* Information *

#####

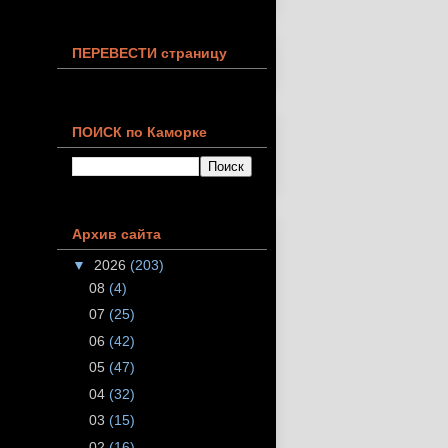
ПЕРЕВЕСТИ страницу
ПОИСК по Каморке
Архив сайта
▼
2026
(203)
08
(4)
07
(25)
06
(42)
05
(47)
04
(32)
03
(15)
02
(16)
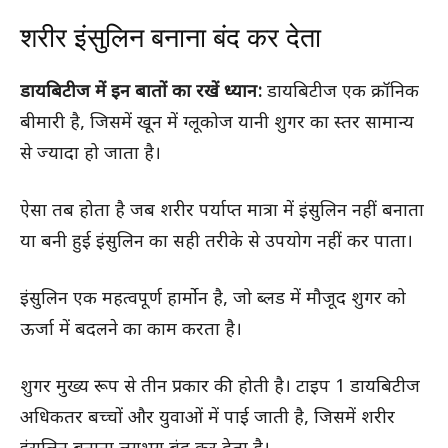
शरीर इंसुलिन बनाना बंद कर देता
डायबिटीज में इन बातों का रखें ध्यान:
डायबिटीज एक क्रॉनिक
बीमारी है, जिसमें खून में ग्लूकोज यानी शुगर का स्तर सामान्य
से ज्यादा हो जाता है।
ऐसा तब होता है जब शरीर पर्याप्त मात्रा में इंसुलिन नहीं बनाता
या बनी हुई इंसुलिन का सही तरीके से उपयोग नहीं कर पाता।
इंसुलिन एक महत्वपूर्ण हार्मोन है, जो ब्लड में मौजूद शुगर को
ऊर्जा में बदलने का काम करता है।
शुगर मुख्य रूप से तीन प्रकार की होती है। टाइप 1 डायबिटीज
अधिकतर बच्चों और युवाओं में पाई जाती है, जिसमें शरीर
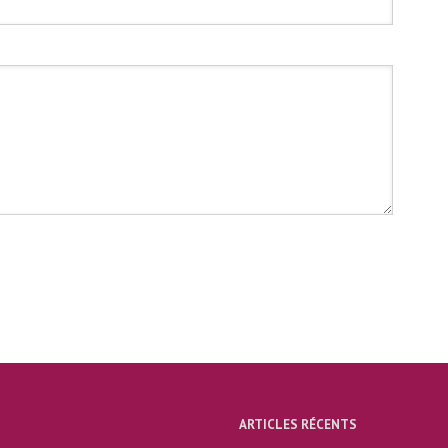
ARTICLES RÉCENTS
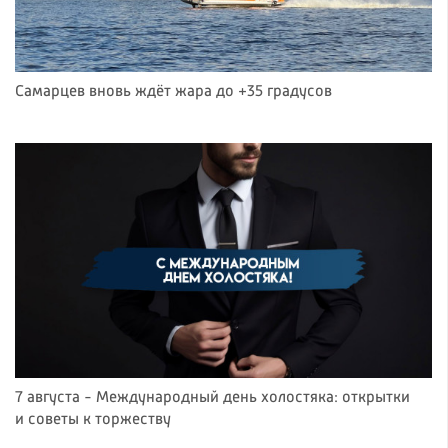
Самарцев вновь ждёт жара до +35 градусов
7 августа - Международный день холостяка: открытки
и советы к торжеству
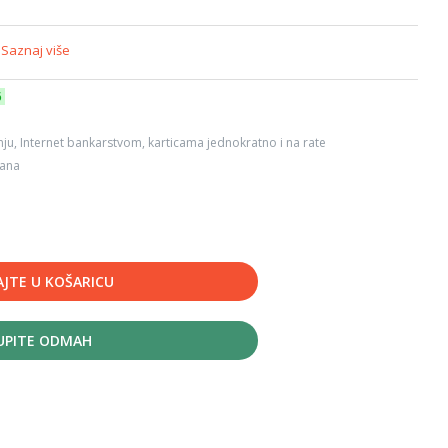
S
Saznaj više
6
ju, Internet bankarstvom, karticama jednokratno i na rate
dana
JTE U KOŠARICU
UPITE ODMAH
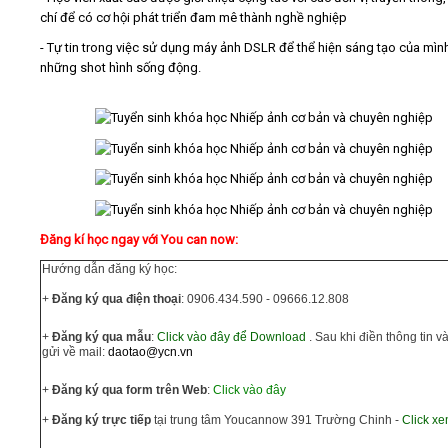
chí để có cơ hội phát triển đam mê thành nghề nghiệp
- Tự tin trong việc sử dụng máy ảnh DSLR để thể hiện sáng tạo của mình
những shot hình sống động.
Đăng kí học ngay với You can now:
Hướng dẫn đăng ký học:
+
Đăng ký qua điện thoại
: 0906.434.590 - 09666.12.808
+
Đăng ký qua mẫu
:
Click vào đây để Download
. Sau khi điền thông tin 
gửi về mail:
daotao@ycn.vn
+
Đăng ký qua form trên Web
:
Click vào đây
+
Đăng ký trực tiếp
tại trung tâm Youcannow 391 Trường Chinh -
Click x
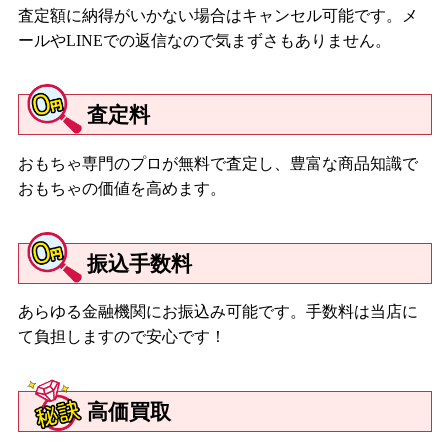
査定額に納得がいかない場合はキャンセル可能です。メ
ールやLINEでの返信なので気まずさもありません。
査定料
おもちゃ専門のプロが無料で査定し、豊富な商品知識で
おもちゃの価値を高めます。
振込手数料
あらゆる金融機関にお振込み可能です。手数料は当店に
て負担しますので安心です！
高価買取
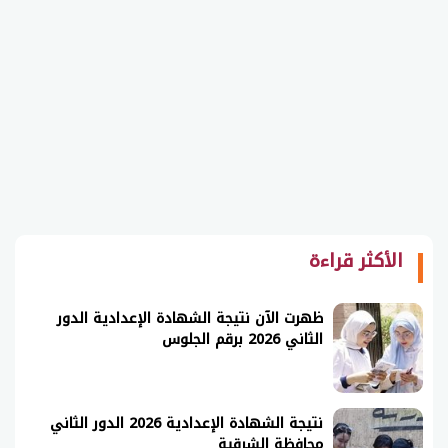
الأكثر قراءة
ظهرت الآن نتيجة الشهادة الإعدادية الدور
الثاني 2026 برقم الجلوس
نتيجة الشهادة الإعدادية 2026 الدور الثاني
محافظة الشرقية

#####

* Assignment *
Find the line with "Самарцев вновь ждёт жара до +35 градусов" in the listing above, then write it out along with every later line through the last one, exactly, omitting pictures.

* Exercise output *
Самарцев вновь ждёт жара до +35 градусов
7 августа - Международный день холостяка: открытки
и советы к торжеству
S
Saznaj više
6
ju, Internet bankarstvom, karticama jednokratno i na rate
dana
JTE U KOŠARICU
UPITE ODMAH
chí để có cơ hội phát triển đam mê thành nghề nghiệp
- Tự tin trong việc sử dụng máy ảnh DSLR để thể hiện sáng tạo của mình
những shot hình sống động.
Đăng kí học ngay với You can now:
Hướng dẫn đăng ký học:
+
Đăng ký qua điện thoại
: 0906.434.590 - 09666.12.808
+
Đăng ký qua mẫu
:
Click vào đây để Download
. Sau khi điền thông tin 
gửi về mail:
daotao@ycn.vn
+
Đăng ký qua form trên Web
:
Click vào đây
+
Đăng ký trực tiếp
tại trung tâm Youcannow 391 Trường Chinh -
Click x
査定額に納得がいかない場合はキャンセル可能です。メ
ールやLINEでの返信なので気まずさもありません。
査定料
おもちゃ専門のプロが無料で査定し、豊富な商品知識で
おもちゃの価値を高めます。
振込手数料
あらゆる金融機関にお振込み可能です。手数料は当店に
て負担しますので安心です！
高価買取
الأكثر قراءة
ظهرت الآن نتيجة الشهادة الإعدادية الدور
الثاني 2026 برقم الجلوس
نتيجة الشهادة الإعدادية 2026 الدور الثاني
محافظة الشرقية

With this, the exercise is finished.